The risk of losing executives should not be of overriding concern to the board, but rather it should be soliciting the best offer for shareholders, said Jonathan Bergman, chief investment officer at New York-based Palisades Hudson Asset Management LP, whose clients are investors in private equity funds. "The board of directors work for shareholders," Bergman said. "Management, as empowered as they are, they're the hired help."

Laureate, the Baltimore-based operator of online and foreign universities, agreed in January to the Becker-led proposal. The deal is believed to be the largest buyout in the for-profit education sector.

It surpasses the $3.4 billion transaction involving for-profit education company Education Management Corp., the Pittsburgh-based operator of culinary, fashion and health management schools. Providence Equity Partners and Goldman Sachs Capital Partners acquired the company last year.

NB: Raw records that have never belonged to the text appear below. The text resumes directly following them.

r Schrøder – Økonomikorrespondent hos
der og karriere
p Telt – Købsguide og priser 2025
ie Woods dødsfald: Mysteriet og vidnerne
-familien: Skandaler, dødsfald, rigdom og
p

But T. Rowe Price, Laureate's second-largest shareholder, believes the company should remain public because of its prospects for growth.

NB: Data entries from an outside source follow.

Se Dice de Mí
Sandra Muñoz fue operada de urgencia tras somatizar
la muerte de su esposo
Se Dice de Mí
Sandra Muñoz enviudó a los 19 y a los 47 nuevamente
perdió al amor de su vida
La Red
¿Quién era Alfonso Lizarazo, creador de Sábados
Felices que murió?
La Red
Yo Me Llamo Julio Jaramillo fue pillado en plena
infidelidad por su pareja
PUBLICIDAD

Becker has headed Laureate's growth overseas with executives eyeing India and China for expansion. Many analysts and shareholders tie the company's long-term potential to management.

The longtime Baltimore executive has led the company since it was born through a complicated breakup of Sylvan Learning Systems Inc. In 2003, Sylvan sold its prekindergarten-through-12th- grade tutoring businesses to focus on higher education and became Laureate under Becker. The tutoring business became Educate Inc., also based in Baltimore. (Educate, which has not enjoyed the financial success of Laureate, also recently approved a management-led buyout deal, which requires shareholder approval. Educate's largest investor, with more than half the outstanding shares, said it would approve the deal.)

Laureate executives say shareholders should reserve judgment on the deal until they read the proxy, which was filed late Friday. The company said a special committee of independent directors thoroughly evaluated the transaction, which was unanimously approved by the board. Becker abstained from the vote.

Under the deal, Laureate's special committee had authority to solicit competing proposals until Wednesday. According to Laureate's proxy, 67 potential buyers were contacted to solicit bids but just two equity firms showed interest. Each unnamed firm declined to bid on the company, citing the asking price, according to the proxy.

In such situations, rival parties will have every incentive to propose alternative bids if they see value in the company, regardless of whether management is on board, said Michael J. Rubach, associate professor of management and chairman of the marketing and management department at the University of Central Arkansas.

"They see value in the company," said Rubach, "and they'll increase that value with or without current management."